→ **Assignment**
Among the entries below, take the line with "den wahren Werth" and the line with "elche ich kennen", and output them and every line between them exactly, with nothing else.

START Available data

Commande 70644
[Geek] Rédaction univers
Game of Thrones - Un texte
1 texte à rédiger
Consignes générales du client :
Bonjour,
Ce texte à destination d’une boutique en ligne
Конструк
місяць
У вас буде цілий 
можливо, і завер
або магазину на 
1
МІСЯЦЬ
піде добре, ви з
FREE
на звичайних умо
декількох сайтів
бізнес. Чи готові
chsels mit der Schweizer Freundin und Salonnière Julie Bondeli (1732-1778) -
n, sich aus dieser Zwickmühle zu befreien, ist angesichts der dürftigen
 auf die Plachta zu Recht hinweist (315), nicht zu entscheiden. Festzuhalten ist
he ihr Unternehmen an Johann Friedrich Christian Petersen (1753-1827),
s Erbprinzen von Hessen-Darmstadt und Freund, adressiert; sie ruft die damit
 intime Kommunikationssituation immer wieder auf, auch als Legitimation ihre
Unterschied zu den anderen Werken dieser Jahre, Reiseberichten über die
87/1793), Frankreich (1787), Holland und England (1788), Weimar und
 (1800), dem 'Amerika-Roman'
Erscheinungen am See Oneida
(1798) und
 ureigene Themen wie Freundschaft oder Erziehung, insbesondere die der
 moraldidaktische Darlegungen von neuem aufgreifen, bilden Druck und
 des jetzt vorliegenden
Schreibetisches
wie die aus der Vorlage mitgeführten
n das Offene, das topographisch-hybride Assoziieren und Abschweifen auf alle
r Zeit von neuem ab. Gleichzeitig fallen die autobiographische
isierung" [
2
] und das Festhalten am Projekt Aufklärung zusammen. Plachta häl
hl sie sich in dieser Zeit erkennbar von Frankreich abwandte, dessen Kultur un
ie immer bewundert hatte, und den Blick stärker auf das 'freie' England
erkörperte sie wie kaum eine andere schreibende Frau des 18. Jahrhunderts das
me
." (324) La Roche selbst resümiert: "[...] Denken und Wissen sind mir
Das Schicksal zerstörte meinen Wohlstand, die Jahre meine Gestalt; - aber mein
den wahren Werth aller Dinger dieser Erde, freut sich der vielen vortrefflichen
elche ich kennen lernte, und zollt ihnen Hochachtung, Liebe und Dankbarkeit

END Available data
START Available data

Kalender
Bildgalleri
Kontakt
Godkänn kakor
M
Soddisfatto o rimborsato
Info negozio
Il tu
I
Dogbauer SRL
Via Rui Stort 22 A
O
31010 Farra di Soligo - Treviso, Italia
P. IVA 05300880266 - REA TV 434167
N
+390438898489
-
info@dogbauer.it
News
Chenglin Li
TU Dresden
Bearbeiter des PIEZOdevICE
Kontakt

END Available data

→ **Answer box**
den wahren Werth aller Dinger dieser Erde, freut sich der vielen vortrefflichen
elche ich kennen lernte, und zollt ihnen Hochachtung, Liebe und Dankbarkeit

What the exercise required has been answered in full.